There’s not much time.
There’s even less air.
In her debut novel, Falling, Newman’s background as a flight attendant was evident. She effortlessly dropped in detail about flight stuff, about airlines and aircraft that meant nothing to me but made me feel confident that she knew what she was talking about and this was all very very feasible. Here in particular, I loved that she was able to offer us flight crew (flight attendants and a pilot) who remained professional but also human and vulnerable.
She offers a great mix of characters (in Will, Shannon, Chris, pilot Kit and flight attendant Molly) and doesn’t dwell on those who didn’t make it or even really describe their fate. In some ways it was glossed over a little, with one of the rescue team mentioning the (very small) number of those they’d picked up. I can’t recall now if we learned the final stats but part of me wanted Will to be publicly vindicated for the choices he’d made.

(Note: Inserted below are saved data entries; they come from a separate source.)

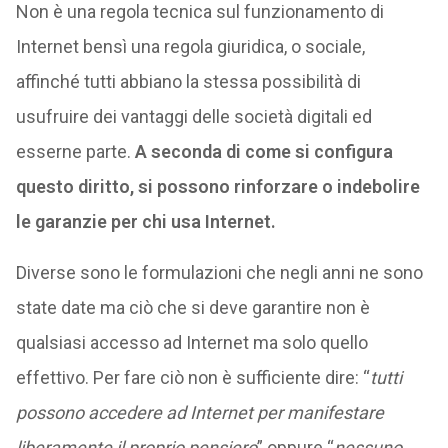
Non è una regola tecnica sul funzionamento di
Internet bensì una regola giuridica, o sociale,
affinché tutti abbiano la stessa possibilità di
usufruire dei vantaggi delle società digitali ed
esserne parte.
A seconda di come si configura
questo diritto, si possono rinforzare o indebolire
le garanzie per chi usa Internet.
Diverse sono le formulazioni che negli anni ne sono
state date ma ciò che si deve garantire non è
qualsiasi accesso ad Internet ma solo quello
effettivo. Per fare ciò non è sufficiente dire: “
tutti
possono accedere ad Internet per manifestare
liberamente il proprio pensiero
” oppure “
nessuno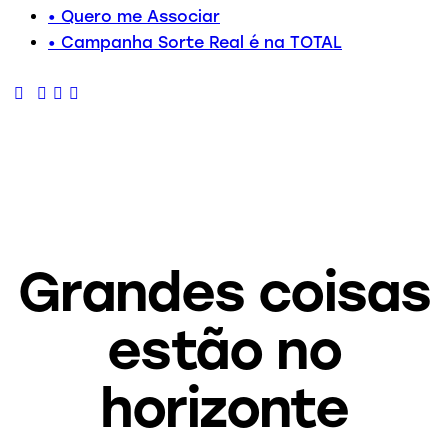
• Quero me Associar
• Campanha Sorte Real é na TOTAL
Grandes coisas
estão no
horizonte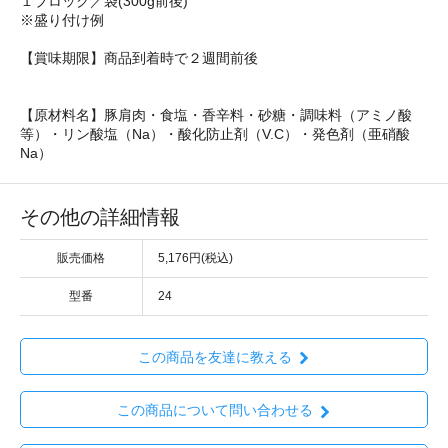
１ブロック／袋(300g前後)
※盛り付け例
【賞味期限】商品到着時で２週間前後
【原材料名】豚肩肉・食塩・香辛料・砂糖・調味料（アミノ酸
等）・リン酸塩（Na）・酸化防止剤（V.C）・発色剤（亜硝酸
Na）
その他の詳細情報
販売価格
5,176円(税込)
型番
24
この商品を友達に教える
この商品について問い合わせる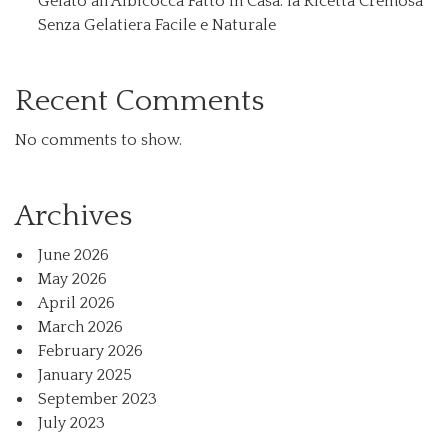
Gelato all’Albicocca Fatto in Casa: la Ricetta Cremosa
Senza Gelatiera Facile e Naturale
Recent Comments
No comments to show.
Archives
June 2026
May 2026
April 2026
March 2026
February 2026
January 2025
September 2023
July 2023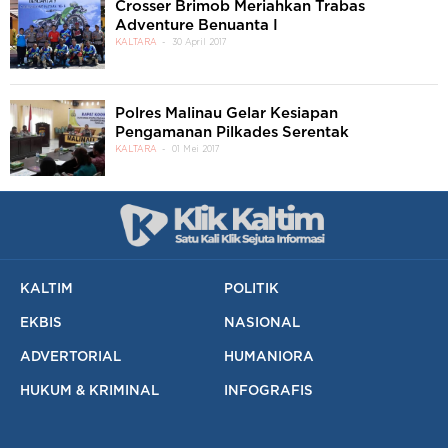
Crosser Brimob Meriahkan Trabas
Adventure Benuanta I
KALTARA
30 April 2017
Polres Malinau Gelar Kesiapan
Pengamanan Pilkades Serentak
KALTARA
01 Mei 2017
KALTIM
POLITIK
EKBIS
NASIONAL
ADVERTORIAL
HUMANIORA
HUKUM & KRIMINAL
INFOGRAFIS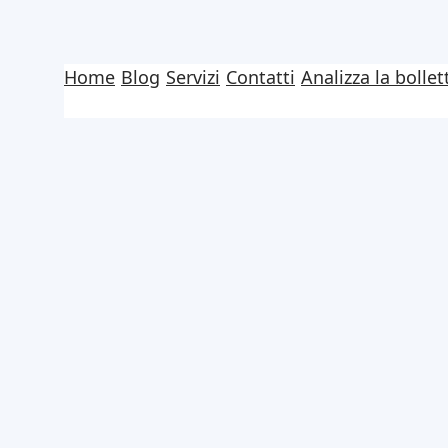
Vai
al
Home
Blog
Servizi
Contatti
Analizza la bollet
contenuto
Consumi elettrici
ci faceva spende
Maggio 15, 2026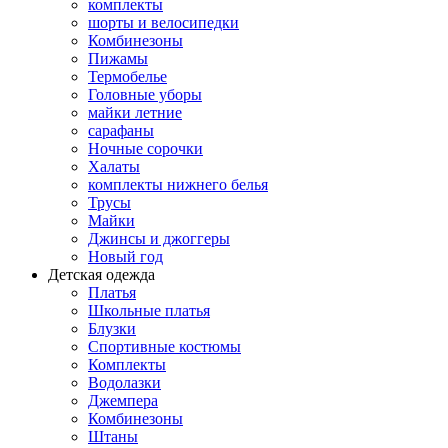
комплекты
шорты и велосипедки
Комбинезоны
Пижамы
Термобелье
Головные уборы
майки летние
сарафаны
Ночные сорочки
Халаты
комплекты нижнего белья
Трусы
Майки
Джинсы и джоггеры
Новый год
Детская одежда
Платья
Школьные платья
Блузки
Спортивные костюмы
Комплекты
Водолазки
Джемпера
Комбинезоны
Штаны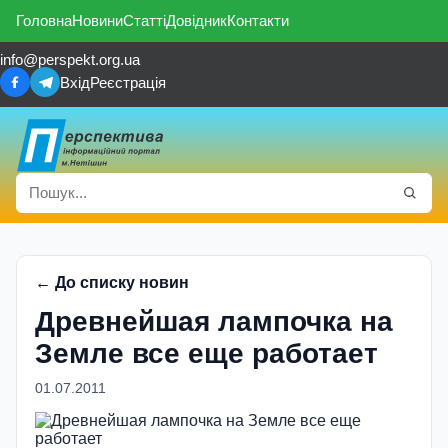
Головна
Новини
Статті
Довідник
Контакти
info@perspekt.org.ua
Вхід
Реєстрація
← До списку новин
Древнейшая лампочка на
Земле все еще работает
01.07.2011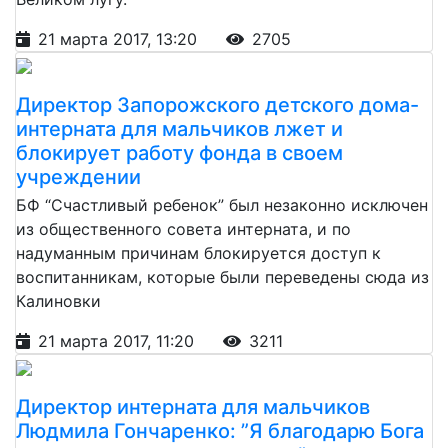
21 марта 2017, 13:20
2705
Директор Запорожского детского дома-
интерната для мальчиков лжет и
блокирует работу фонда в своем
учреждении
БФ “Счастливый ребенок” был незаконно исключен
из общественного совета интерната, и по
надуманным причинам блокируется доступ к
воспитанникам, которые были переведены сюда из
Калиновки
21 марта 2017, 11:20
3211
Директор интерната для мальчиков
Людмила Гончаренко: ”Я благодарю Бога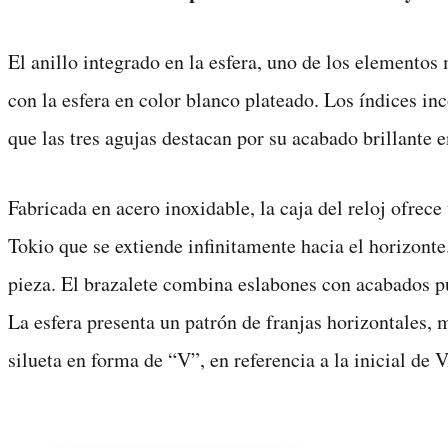
El anillo integrado en la esfera, uno de los elementos
con la esfera en color blanco plateado. Los índices in
que las tres agujas destacan por su acabado brillante 
Fabricada en acero inoxidable, la caja del reloj ofrec
Tokio que se extiende infinitamente hacia el horizonte
pieza. El brazalete combina eslabones con acabados p
La esfera presenta un patrón de franjas horizontales, 
silueta en forma de “V”, en referencia a la inicial de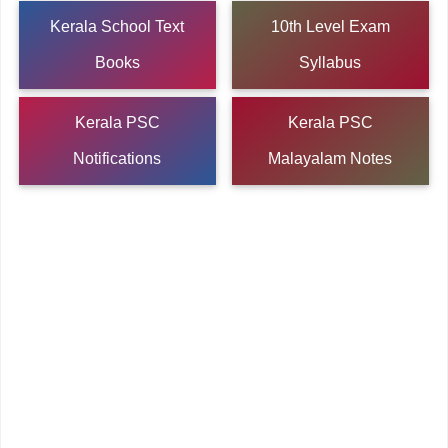
Kerala School Text
10th Level Exam
Books
Syllabus
Kerala PSC
Kerala PSC
Notifications
Malayalam Notes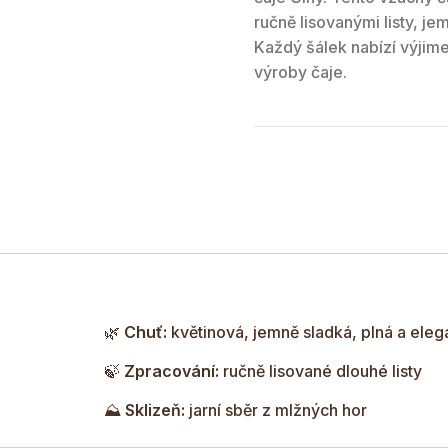
ručně lisovanými listy, je
Každý šálek nabízí výjime
výroby čaje.
🌿
Chuť:
květinová, jemně sladká, plná a eleg
🍃
Zpracování:
ručně lisované dlouhé listy
⛰️
Sklizeň:
jarní sběr z mlžných hor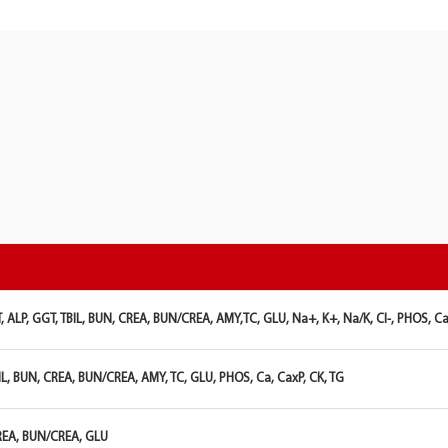
T, ALP, GGT, TBIL, BUN, CREA, BUN/CREA, AMY,TC, GLU, Na+, K+, Na/K, Cl-, PHOS, Ca
TBIL, BUN, CREA, BUN/CREA, AMY, TC, GLU, PHOS, Ca, CaxP, CK, TG
CREA, BUN/CREA, GLU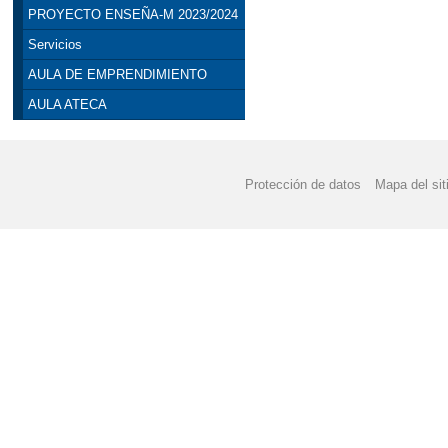
PROYECTO ENSEÑA-M 2023/2024
Servicios
AULA DE EMPRENDIMIENTO
AULA ATECA
Protección de datos
Mapa del sit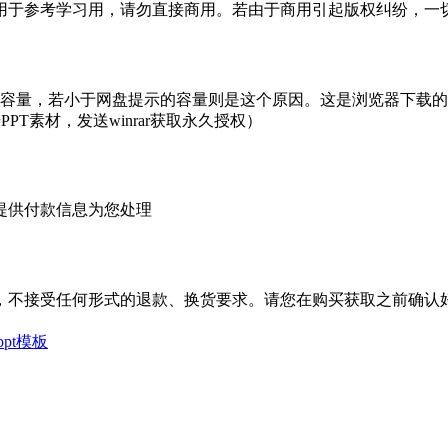
于参考学习用，请勿直接商用。若由于商用引起版权纠纷，一切责
的容量，若小于网盘提示的容量则是这个原因。这是浏览器下载的b
PT素材，发送winrar获取永久授权）
提供付款信息为您处理
，不接受任何形式的退款、换货要求。请您在购买获取之前确认好
pt模板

I was worried on a couple of occasions that we were going to veer into cliches with the bombastic passenger Andy and the Armageddon-like / cowboy rescue squad Chris manages; but Newman grounds this (no pun intended) by having several rescue options considered (and some fail) rather than pulling a miracle from a hat.
This novel is an excellent example of a thriller that transcends genre expectations and bias. It delivered a plot that will stay with me and I’ll also remember the fervour with which I raced through it – with urgency – in one sitting. I am certainly not surprised it Nicole Kidman and Jerry Bruckheimer reportedly bid against each other for the rights to translate it onto the big or small screen.
I cannot wait to see what Newman brings us next.
Drowning by TJ Newman will be published in Australia by Simon & Schuster and available on 1 June 2023.
I received an advance copy of this book from the publisher for review purposes.
* This could also be because I’d flown the day before.
** I said the exact same thing in my review of Falling!